These awesome pics are what happens when a runaway star slams into a cloud of space dust.
How fast is a star?
Though the stars in the sky seem pretty fixed, they're actually all moving relative to each other. You just can't tell because they're so far away. Even the constellations are only temporary — in another 50,000 years, they may look very different!
No two stars are moving the exact same way, either. Some move at very different speeds, which means that while some stars are like this:
Others are like this:
Or something like that, anyway. They're not jumping to light speed, but they are pretty dang fast.
How do you track down a super-fast star?
That's what William Chick and his team of astronomers at the University of Wyoming wanted to do.
"We are using the bow shocks to find massive and/or runaway stars," said Henry Kobulnicky, another astronomer from the University of Wyoming.
Wait. Bow shock? What the heck is a bow shock?
As the stars zoom through space, material shoots out of them, creating a kind of solar wind. This wind hits any dust or gas in the star's way, causing it to pile up in front of the star. It's kind of like how a boat makes water bunch up in front of it.
On a boat, it's a bow wave. On a star or a bullet or a plane, it's bow shock.
Eventually, the bow shocks' big, chaotic pileup heats up the gas and dust in front of the star and causes it to glow. Most of the light is infrared, which means it's invisible to the naked eye. But if you have an infrared telescope, you can spot the bow shocks. Some of them are a bit hard to see:
But some of them are just ... wow.
That star, called Zeta Ophiuchi, is hurtling across the galaxy at 54,000 mph and is gigantic — 20 times as massive as our sun. It's the Rebel Without a Cause of stars — living fast, dying young. It'll speed across the galaxy for about another 4 million years before exploding in a gigantic supernova like some sort of cosmic firework.
What made these stars so fast in the first place?
"Some stars get the boot when their companion star explodes in a supernova," said Chick. That's what they think happened to Zeta Ophiuchi up there. Others get slingshotted out of star clusters.
Our own sun isn't moving quite as fast as Zeta Ophiuchi; it's in the slow and steady camp. As for exactly how fast, it depends on what you're measuring it against, but Stanford University puts the sun's speed at a more stately 45,000 mph. We're not sure if our sun has a bow shock.

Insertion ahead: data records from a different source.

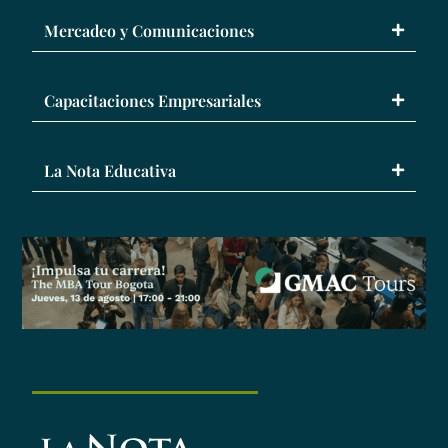
Mercadeo y Comunicaciones
Capacitaciones Empresariales
La Nota Educativa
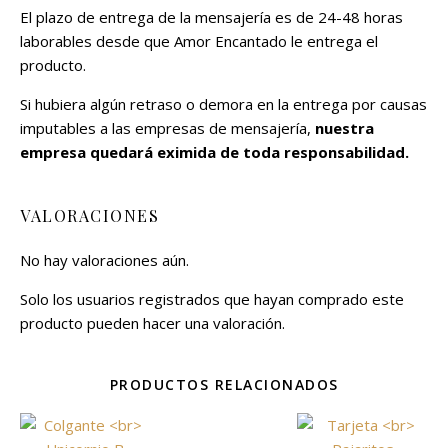
El plazo de entrega de la mensajería es de 24-48 horas
laborables desde que Amor Encantado le entrega el
producto.
Si hubiera algún retraso o demora en la entrega por causas
imputables a las empresas de mensajería,
nuestra
empresa quedará eximida de toda responsabilidad.
VALORACIONES
No hay valoraciones aún.
Solo los usuarios registrados que hayan comprado este
producto pueden hacer una valoración.
PRODUCTOS RELACIONADOS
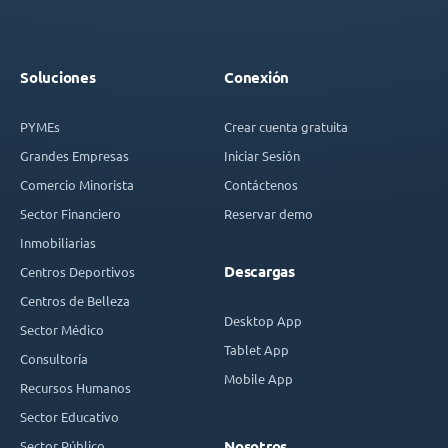
Soluciones
Conexión
PYMEs
Crear cuenta gratuita
Grandes Empresas
Iniciar Sesión
Comercio Minorista
Contáctenos
Sector Financiero
Reservar demo
Inmobiliarias
Descargas
Centros Deportivos
Centros de Belleza
Desktop App
Sector Médico
Tablet App
Consultoría
Mobile App
Recursos Humanos
Sector Educativo
Sector Público
Nosotros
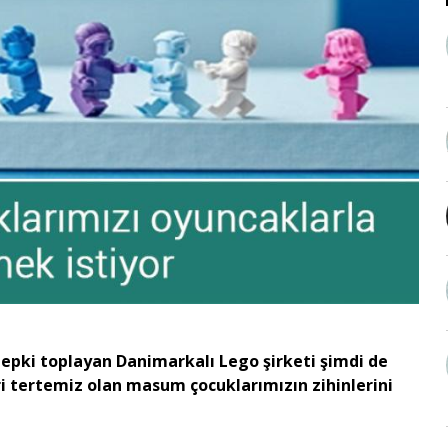
iddi tepki toplayan Danimarkalı Lego şirketi şimdi de
ri tertemiz olan masum çocuklarımızın zihinlerini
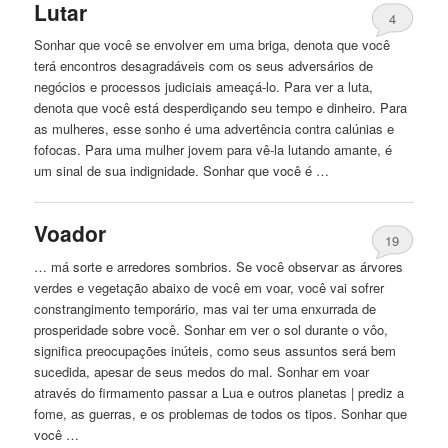
Lutar
4
Sonhar que você se envolver
em
uma briga, denota que você
terá encontros desagradáveis ​​com os seus adversários de
negócios e processos judiciais ameaçá-lo. Para ver a luta,
denota que você está desperdiçando seu tempo e dinheiro. Para
as mulheres, esse sonho é uma advertência contra calúnias e
fofocas. Para uma mulher jovem para vê-la lutando amante, é
um sinal de sua indignidade. Sonhar que você é …
Voador
19
… má sorte e arredores sombrios. Se você observar as árvores
verdes e vegetação abaixo de você
em
voar, você vai sofrer
constrangimento temporário, mas vai ter uma enxurrada de
prosperidade sobre você. Sonhar
em
ver o sol durante o vôo,
significa preocupações inúteis, como seus assuntos será bem
sucedida, apesar de seus medos do mal. Sonhar
em
voar
através do firmamento passar a Lua e outros planetas | prediz a
fome, as guerras, e os problemas de todos os tipos. Sonhar que
você …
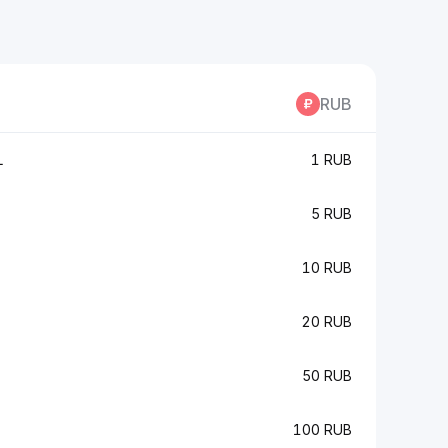
RUB
L
1 RUB
5 RUB
10 RUB
20 RUB
50 RUB
100 RUB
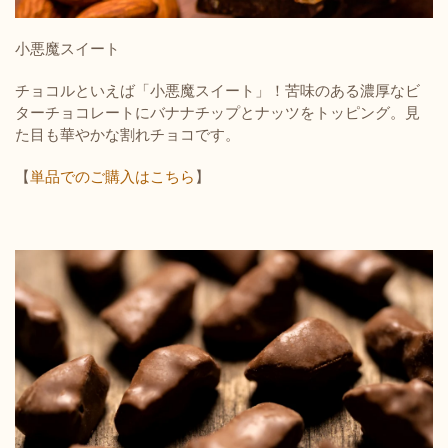
小悪魔スイート
チョコルといえば「小悪魔スイート」！苦味のある濃厚なビ
ターチョコレートにバナナチップとナッツをトッピング。見
た目も華やかな割れチョコです。
【
単品でのご購入はこちら
】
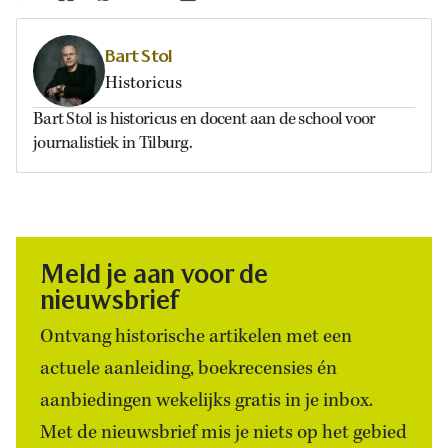
Bart Stol
Historicus
Bart Stol is historicus en docent aan de school voor
journalistiek in Tilburg.
Meld je aan voor de
nieuwsbrief
Ontvang historische artikelen met een
actuele aanleiding, boekrecensies én
aanbiedingen wekelijks gratis in je inbox.
Met de nieuwsbrief mis je niets op het gebied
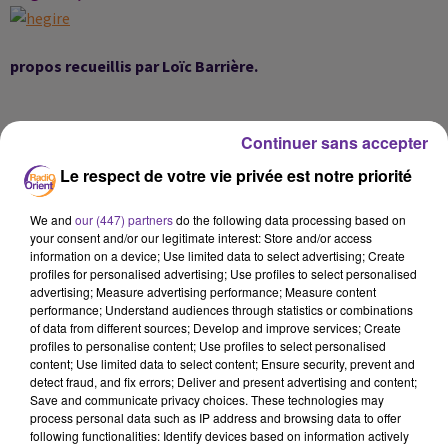
propos recueillis par Loïc Barrière.
Continuer sans accepter
Le respect de votre vie privée est notre priorité
We and
our (447) partners
do the following data processing based on
your consent and/or our legitimate interest: Store and/or access
information on a device; Use limited data to select advertising; Create
profiles for personalised advertising; Use profiles to select personalised
advertising; Measure advertising performance; Measure content
performance; Understand audiences through statistics or combinations
of data from different sources; Develop and improve services; Create
LA PLAYLIST
profiles to personalise content; Use profiles to select personalised
content; Use limited data to select content; Ensure security, prevent and
detect fraud, and fix errors; Deliver and present advertising and content;
Save and communicate privacy choices. These technologies may
process personal data such as IP address and browsing data to offer
4h05
4h05
4h02
4h02
3h55
3h55
following functionalities: Identify devices based on information actively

To find these stars, Chick and his team used data from a pair of powerful telescopes located in outer space, the Spitzer Space Telescope and Wide-field Infrared Survey Explorer (WISE).Other researchers are also looking at bow shocks to try to learn how these massive, fast stars live and die. Learning more about them could help us understand more about our own solar system and how the universe works.